The machine can't tell green from ripe.
My family has been in the tobacco business one way or another for as many
generations as we can trace. I never thought I'd feel this way but I'm
kinda glad to finally be out of the business. I just hope we don't have to
let the farm grow up in trees or plant it with little vinyl boxes (tract
houses).
Charlie
----- Original Message -----
From: "David Bruce" <davidbruce at yadtel.net>
To: "Antique tractor email discussion group" <at at lists.antique-tractor.com>
Sent: Wednesday, May 04, 2005 4:25 PM
Subject: [AT] Tobacco transplanting time
>I took my pup for a walk "up the road" and some of the locals were
>transplanting tobacco sets. I had noticed earlier they had "laid by"

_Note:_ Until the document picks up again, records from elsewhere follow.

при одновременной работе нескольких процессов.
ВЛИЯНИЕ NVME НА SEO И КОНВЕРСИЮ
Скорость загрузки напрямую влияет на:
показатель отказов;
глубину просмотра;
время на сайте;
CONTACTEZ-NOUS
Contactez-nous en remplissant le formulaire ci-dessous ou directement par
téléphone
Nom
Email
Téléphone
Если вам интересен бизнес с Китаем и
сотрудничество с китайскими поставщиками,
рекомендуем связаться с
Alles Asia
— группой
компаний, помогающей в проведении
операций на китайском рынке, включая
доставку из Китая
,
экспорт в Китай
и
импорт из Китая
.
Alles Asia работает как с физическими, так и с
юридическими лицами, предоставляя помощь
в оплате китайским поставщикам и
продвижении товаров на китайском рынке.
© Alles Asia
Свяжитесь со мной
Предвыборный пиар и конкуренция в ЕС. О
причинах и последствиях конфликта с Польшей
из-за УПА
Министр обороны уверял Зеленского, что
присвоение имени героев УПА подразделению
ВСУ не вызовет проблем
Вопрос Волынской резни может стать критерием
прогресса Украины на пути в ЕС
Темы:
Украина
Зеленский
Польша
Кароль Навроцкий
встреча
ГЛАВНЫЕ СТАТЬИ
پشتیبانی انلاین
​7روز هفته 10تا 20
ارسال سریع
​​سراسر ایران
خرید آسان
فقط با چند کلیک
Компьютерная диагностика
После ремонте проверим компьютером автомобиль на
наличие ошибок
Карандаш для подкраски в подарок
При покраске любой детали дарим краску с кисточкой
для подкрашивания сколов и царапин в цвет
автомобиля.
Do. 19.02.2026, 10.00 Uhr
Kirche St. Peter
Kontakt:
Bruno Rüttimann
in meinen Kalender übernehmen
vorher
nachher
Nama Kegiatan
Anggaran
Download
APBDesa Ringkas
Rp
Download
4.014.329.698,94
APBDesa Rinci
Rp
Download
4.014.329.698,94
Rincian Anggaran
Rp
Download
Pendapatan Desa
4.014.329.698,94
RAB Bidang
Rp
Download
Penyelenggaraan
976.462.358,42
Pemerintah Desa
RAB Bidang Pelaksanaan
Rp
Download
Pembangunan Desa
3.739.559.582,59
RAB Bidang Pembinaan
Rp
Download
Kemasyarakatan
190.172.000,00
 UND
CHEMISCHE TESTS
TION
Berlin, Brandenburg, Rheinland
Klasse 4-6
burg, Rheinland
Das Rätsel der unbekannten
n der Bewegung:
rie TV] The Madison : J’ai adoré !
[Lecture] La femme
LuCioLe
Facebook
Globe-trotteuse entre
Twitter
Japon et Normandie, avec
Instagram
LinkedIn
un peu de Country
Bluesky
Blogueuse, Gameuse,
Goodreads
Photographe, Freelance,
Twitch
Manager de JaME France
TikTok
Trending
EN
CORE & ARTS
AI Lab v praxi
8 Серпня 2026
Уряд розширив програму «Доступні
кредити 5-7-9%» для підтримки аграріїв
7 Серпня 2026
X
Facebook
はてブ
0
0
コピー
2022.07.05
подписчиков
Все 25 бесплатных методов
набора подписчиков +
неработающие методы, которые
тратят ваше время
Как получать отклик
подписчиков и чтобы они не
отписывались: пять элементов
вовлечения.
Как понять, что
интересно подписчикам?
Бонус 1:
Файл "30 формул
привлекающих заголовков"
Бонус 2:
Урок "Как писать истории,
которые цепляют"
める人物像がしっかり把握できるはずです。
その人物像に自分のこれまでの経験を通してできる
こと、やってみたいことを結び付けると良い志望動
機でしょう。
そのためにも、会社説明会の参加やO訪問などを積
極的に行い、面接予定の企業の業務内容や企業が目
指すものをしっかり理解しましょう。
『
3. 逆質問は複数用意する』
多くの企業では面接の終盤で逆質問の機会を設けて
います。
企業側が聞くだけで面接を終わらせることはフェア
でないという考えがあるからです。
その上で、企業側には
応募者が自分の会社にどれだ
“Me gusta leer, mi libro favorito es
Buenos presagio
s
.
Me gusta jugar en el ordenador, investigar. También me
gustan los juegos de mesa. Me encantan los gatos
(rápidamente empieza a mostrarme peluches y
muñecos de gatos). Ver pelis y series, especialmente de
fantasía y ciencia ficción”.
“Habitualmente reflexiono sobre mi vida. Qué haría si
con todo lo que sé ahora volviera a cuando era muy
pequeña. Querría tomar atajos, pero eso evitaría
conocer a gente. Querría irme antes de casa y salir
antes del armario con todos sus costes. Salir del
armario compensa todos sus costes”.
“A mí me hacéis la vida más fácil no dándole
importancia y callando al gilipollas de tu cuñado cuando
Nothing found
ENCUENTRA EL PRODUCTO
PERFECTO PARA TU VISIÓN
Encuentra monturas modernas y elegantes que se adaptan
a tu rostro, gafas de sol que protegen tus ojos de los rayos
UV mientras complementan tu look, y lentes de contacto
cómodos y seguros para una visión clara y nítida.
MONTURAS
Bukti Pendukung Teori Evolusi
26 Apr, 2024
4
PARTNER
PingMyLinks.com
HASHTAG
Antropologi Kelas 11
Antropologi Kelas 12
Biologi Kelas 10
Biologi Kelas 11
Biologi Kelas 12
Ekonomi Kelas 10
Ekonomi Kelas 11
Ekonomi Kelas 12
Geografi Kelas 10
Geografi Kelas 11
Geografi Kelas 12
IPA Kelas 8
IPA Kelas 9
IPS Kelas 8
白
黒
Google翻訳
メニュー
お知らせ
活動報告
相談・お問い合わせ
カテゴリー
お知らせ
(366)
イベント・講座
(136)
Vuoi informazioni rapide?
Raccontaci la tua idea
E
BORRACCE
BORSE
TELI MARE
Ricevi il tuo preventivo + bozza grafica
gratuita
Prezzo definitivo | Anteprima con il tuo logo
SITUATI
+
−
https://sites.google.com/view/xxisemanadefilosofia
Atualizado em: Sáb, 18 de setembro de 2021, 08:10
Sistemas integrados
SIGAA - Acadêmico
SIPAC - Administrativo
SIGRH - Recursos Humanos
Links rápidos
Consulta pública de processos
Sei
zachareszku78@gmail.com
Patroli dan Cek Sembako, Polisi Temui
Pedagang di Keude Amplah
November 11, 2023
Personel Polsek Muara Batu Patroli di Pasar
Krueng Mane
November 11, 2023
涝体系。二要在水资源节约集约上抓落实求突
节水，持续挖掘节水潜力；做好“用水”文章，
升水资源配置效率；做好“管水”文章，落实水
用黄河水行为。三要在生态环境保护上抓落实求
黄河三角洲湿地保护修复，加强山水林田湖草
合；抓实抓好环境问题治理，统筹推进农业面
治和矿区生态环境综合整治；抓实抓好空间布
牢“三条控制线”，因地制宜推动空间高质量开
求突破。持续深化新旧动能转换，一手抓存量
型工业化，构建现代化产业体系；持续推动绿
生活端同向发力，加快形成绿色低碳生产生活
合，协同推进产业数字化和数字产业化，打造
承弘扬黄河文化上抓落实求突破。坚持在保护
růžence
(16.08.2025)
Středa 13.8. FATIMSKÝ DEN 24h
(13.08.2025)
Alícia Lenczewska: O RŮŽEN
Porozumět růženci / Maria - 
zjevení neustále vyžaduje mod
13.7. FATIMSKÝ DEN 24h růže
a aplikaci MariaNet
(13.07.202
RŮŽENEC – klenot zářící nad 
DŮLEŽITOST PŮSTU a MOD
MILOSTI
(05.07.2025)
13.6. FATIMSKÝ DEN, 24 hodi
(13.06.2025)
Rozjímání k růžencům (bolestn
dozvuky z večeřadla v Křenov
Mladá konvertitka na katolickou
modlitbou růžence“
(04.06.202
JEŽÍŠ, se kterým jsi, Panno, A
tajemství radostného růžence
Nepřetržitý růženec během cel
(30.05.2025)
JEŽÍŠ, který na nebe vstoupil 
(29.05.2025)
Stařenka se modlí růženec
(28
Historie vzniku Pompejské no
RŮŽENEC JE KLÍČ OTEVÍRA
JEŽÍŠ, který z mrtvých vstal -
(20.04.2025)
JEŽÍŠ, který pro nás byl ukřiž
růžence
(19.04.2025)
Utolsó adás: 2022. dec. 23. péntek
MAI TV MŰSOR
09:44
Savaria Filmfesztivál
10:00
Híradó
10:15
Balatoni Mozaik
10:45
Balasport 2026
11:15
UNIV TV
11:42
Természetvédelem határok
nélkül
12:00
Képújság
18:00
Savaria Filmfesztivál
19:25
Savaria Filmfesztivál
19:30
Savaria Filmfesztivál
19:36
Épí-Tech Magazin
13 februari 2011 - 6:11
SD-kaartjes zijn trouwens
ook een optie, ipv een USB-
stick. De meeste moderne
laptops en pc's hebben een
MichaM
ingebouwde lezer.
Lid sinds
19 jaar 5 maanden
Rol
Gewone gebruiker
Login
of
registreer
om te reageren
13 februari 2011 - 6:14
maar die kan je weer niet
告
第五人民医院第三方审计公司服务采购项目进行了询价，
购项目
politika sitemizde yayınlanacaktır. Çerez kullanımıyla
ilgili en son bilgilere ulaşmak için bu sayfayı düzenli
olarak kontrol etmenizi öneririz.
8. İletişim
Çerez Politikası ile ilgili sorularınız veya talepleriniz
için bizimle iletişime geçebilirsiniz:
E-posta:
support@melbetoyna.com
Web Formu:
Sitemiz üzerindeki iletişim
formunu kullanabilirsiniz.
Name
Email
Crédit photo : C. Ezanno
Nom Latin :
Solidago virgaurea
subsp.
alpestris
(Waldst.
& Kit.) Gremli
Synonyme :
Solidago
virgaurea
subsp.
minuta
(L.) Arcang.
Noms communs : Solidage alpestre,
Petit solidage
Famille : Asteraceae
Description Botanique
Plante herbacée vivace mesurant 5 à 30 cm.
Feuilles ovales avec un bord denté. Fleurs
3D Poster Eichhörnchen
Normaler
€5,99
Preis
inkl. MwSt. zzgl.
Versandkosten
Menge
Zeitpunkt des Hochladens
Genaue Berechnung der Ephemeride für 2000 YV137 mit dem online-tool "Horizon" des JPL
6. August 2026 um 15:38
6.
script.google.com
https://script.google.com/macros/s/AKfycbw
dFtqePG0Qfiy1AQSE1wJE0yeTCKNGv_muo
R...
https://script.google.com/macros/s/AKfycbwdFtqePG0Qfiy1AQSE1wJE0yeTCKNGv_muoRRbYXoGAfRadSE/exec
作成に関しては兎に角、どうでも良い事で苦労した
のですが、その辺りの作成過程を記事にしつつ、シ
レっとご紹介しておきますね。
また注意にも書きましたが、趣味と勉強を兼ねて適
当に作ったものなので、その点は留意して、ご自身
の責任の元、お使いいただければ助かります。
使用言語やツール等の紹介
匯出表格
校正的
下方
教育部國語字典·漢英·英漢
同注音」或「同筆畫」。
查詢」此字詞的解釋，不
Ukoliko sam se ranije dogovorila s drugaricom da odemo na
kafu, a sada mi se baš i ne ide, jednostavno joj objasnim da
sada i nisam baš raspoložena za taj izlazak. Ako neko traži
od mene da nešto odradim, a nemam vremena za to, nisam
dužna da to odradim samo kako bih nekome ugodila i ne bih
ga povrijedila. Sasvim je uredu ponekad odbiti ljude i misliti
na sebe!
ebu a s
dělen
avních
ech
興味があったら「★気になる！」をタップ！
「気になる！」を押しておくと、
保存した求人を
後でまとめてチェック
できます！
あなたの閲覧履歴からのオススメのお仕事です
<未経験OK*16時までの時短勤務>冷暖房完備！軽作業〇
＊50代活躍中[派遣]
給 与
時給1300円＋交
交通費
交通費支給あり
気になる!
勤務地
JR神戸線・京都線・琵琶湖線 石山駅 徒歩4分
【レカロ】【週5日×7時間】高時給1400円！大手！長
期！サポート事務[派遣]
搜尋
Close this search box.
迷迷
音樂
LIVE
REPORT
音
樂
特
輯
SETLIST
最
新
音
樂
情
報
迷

>(listed) the rows. There transplant operation consists of a four row
>transplanted that carries eight men (two for each row) carried by a big JD
>tractor (sorry I didn't get the model). The tractor also has strapped to
>it three water tanks (one in front and one on each side). They transplant
>four rows, skip one "blank balk" and then repeat. The "blank balk" is to
>drive a tractor through at harvest time pulling a trailer where the leaves
>are piled. Around here tobacco is still manually harvested, fields are too
>small and the terrain is too hilly for mechanical harvesters like I'm sure
>Charlie Hill is used to seeing.
> The operation is fascinating to watch, and very similar to what my
> grandparents did 50 years ago. Wonder how long they can survive in the
> new days of tobacco without the price supports.